To reference a range of cells, choose your starting cell and your ending cell.

A1:A4 – this continuous range includes cells A1, A2, A3, and A4. 

A1:B3 – this continuous range includes cells A1, A2, A3, B1, B2, and B3 

A1:A3, C1:C3 – this non-continuous range includes cells A1, A2, A3, C1, C2, and C3

  • =sum(range) finds the sum of a range of values
  • =average(range) finds the average of a range of values
  • =min(range) finds the smallest value in a range
  • =max(range) finds the largest value in a range
  • =count(range) counts the number of cells in a range when the range contains numbers
  • =counta(range) counts the number of cells in a range when the range contains any kind of data

Autofill and Referencing

The autofill feature can be used to mass copy a formula. However, autofill works slightly differently when using referencing. When autofill is used with a reference, each cell in the autofill range will reference the cell adjacent to the previous reference.

Enter a value in the A1 cell. In the cell below it, enter the formula: =A1+1.

Use the autofill feature and drag the formula down a few cells. Select cell A3. It now contains the formula: =A2+1

A3 will reference A2, and A4 will reference A3, and so on.
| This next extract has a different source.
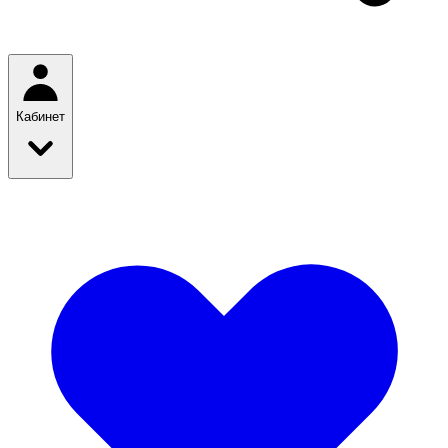
Кабинет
Autofill will follow this formatting horizontally as well.

To perform a calculation on a constant value, users will need to signify the constant value. To do this in Excel, place a $ between the column and row reference (=A$1+1).

Autofill again, and select A3. Notice how A3 is now referencing A1.

Cell Addressing

Excel includes the capability to name or address a cell. For example, instead of having to constantly reference $A$10, the spreadsheet could reference a cell named monthly_income.

To address a cell, select the desired location and right-click the cell to select Define Name.

Define Names Pane

Within the pane, enter a name for your cell. You cannot use any name that contains a space, or is a reserved function name. Once you have entered a name, press OK.

Now you can reference your constant cell by its name. The autofill function will always reference the name of your cell if it is provided in the original formula.

Removing a cell address

For Excel 2010

Click on the Formulas tab, then click on Manager. Then you can select the name and delete it.

For Excel 2013+

To remove a cell address in the latest version of Excel, you can follow these steps:

  1. Click on the Formulas tab.
  2. Click on Name Manager.
  3. Select the name you want to delete.